フレッシュな感覚を持つ学生さんに知恵を貸して欲しい。例えば、平日のスポーツの施設の活用、公園内のミュージアムの価値を外国の方々に感じていただく表現、中学〜25歳の年齢層に来園いただく方策などです。これらを学生さんたちと議論できる場を、今、切実に求めています。議論の結果次第では、学生さんにとって居心地のいい空間をつくるために、自由に設計していただける場所をご用意できる可能性もあります。ただし、早く進めないと枠が埋まってしまいます。
我々は学生さんの生活を知りたい。日常生活の中で何を志して、何をめんどくさいと思い、何が楽しいと思っているかを聞きたいのです。
この広大な公園には、学生さんの様々なアイデアを全部ぶつけてみたくなる懐の深さがありますから。

 

牧田

住人のいない50棟の住宅を研究に使って欲しい
ABCハウジングの住宅展示場には50棟もの住宅があって、誰も住んでいない。これを阪大の研究で活用いただける可能性があるのではと思います。数千万円の家の購入に至るまでの、消費者の行動も研究していただけると嬉しい(笑)。
50年前にできたビジネスモデルのままでやっているので、もう変えていかないといけないと思っています。

 

山崎

万博記念公園を学生の生活圏にできるか?
皆さんが仰るように、研究を万博記念公園の中でできる可能性はありますが、それでは継続的な来園は望めない。もっと本質的なことを言うと、学生達の距離感をどうやって縮めていけるかとうことに尽きます。空間的には大学とここは近いが、学生の心理的には非常に遠い。ここが学生の生活圏になれるかどうかということ。学生の生活圏の一部にできればいろいろな可能性が開く気がする。学生の日々の行動がわからないと、たぶんここで何かをつくっても素通りしてしまう。それではあまりにもったいない。
なので、学生にアプローチして、「どんなんだったら来ますか?」みたいなヒアリングをやる価値はあると思います。

 

森栗

ともかく学生に見てもらいましょう
大阪大学と万博公園は道路一本はさむだけでものすごく近い。なのに、何も知らないまま、1万5千人の学生が、バスやモノレールから見ただけで卒業していく。これはもったいない。これが今日の議論の動機のひとつですよ。
万博記念公園やABCさんの住宅展示場全部を学生に見せたらいいですね。研究やビジネスのネタを探してもらったらいい。そして、現状は休日に来るだけのこの場所を、日常化していく作業が必要ですね。

他の参加者の声もいただきました。 

■家具メーカー勤務
地元の学生を大事にしたほうがいいと思うので、高校生と大学生が交流できる場所を作ったらどうだろう?大学生が英語を教えてくれるとか。

■フラワーショップ勤務
産官学民で連携できたとしても、それを継続していくのが難しい。

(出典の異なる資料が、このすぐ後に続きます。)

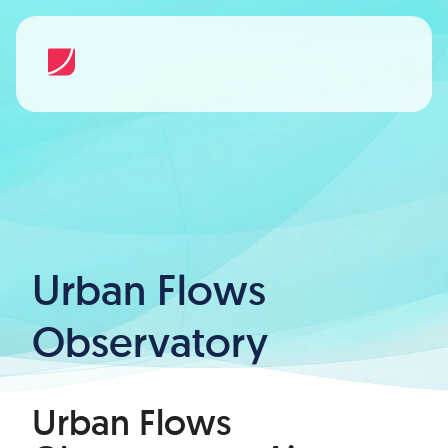
Urban Flows
Observatory
Urban Flows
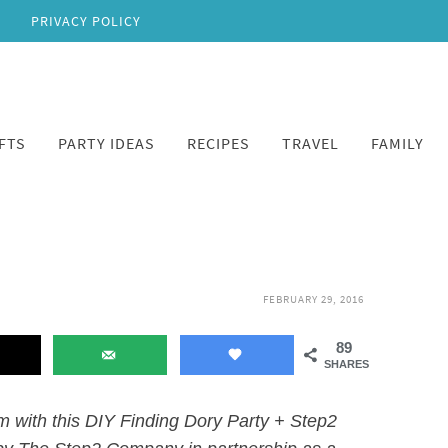
PRIVACY POLICY
FTS
PARTY IDEAS
RECIPES
TRAVEL
FAMILY
FEBRUARY 29, 2016
89
SHARES
lm with this DIY Finding Dory Party + Step2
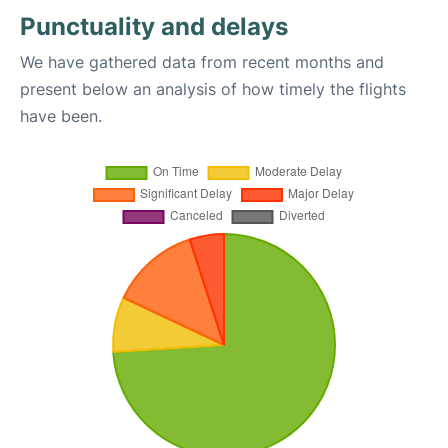
Punctuality and delays
We have gathered data from recent months and
present below an analysis of how timely the flights
have been.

子供が小さいファミリーが素晴らしい体験をしても子供が大きくなると来なくなる。学生が素晴らしい体験をしても卒業後につながらない。つなげる方策が大事だと感じている。そこを一緒に考えていけたらいいと思う。

■COデザインセンター(イステッキ先生)
最近、留学生や外国人旅行客がすごく増えてきましたから、日本の建築物も変えていかないといけない。住宅展示場は、そういった関係のリサーチには使えるかもしれません。

■元女子アナウンサー
この公園がどんな風に開発されるのか興味があります。
アメリカみたいな、大阪ではなかなか見られない景色をいかせばいいと思います。。

■銀行勤務
中長期に将来戻ってくる仕組みを考えたらいいかもしれません。例えば、無料のクレジットカードを配り、万博公園に来ればいいことがあるような仕組み。社会人になって戻ってきてくれたらいいですね。

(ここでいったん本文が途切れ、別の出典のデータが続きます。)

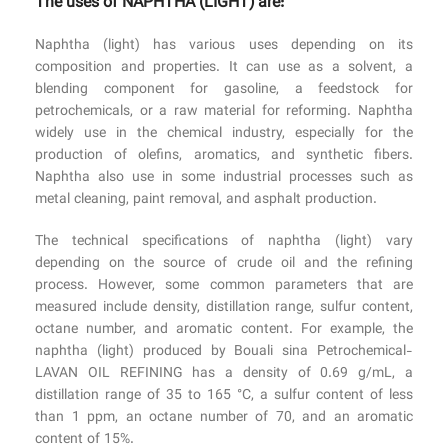
The uses of NAPHTHA (LIGHT) are:
Naphtha (light) has various uses depending on its
composition and properties. It can use as a solvent, a
blending component for gasoline, a feedstock for
petrochemicals, or a raw material for reforming. Naphtha
widely use in the chemical industry, especially for the
production of olefins, aromatics, and synthetic fibers.
Naphtha also use in some industrial processes such as
metal cleaning, paint removal, and asphalt production.
The technical specifications of naphtha (light) vary
depending on the source of crude oil and the refining
process. However, some common parameters that are
measured include density, distillation range, sulfur content,
octane number, and aromatic content. For example, the
naphtha (light) produced by Bouali sina Petrochemical-
LAVAN OIL REFINING has a density of 0.69 g/mL, a
distillation range of 35 to 165 °C, a sulfur content of less
than 1 ppm, an octane number of 70, and an aromatic
content of 15%.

最後に話題提供者の皆さんからメッセージをいただきました。

森栗先生からの、「物事は提案したら、その後どうするかが重要。今日の議論についてどこまでやれたのか、来年に検証しましょう。次回はもう少し人が増えて、具体的なお話ができるのではないでしょうか(笑)」という、「第2回大阪大学と語ろう」開催宣言で、今回の議論は終了しました。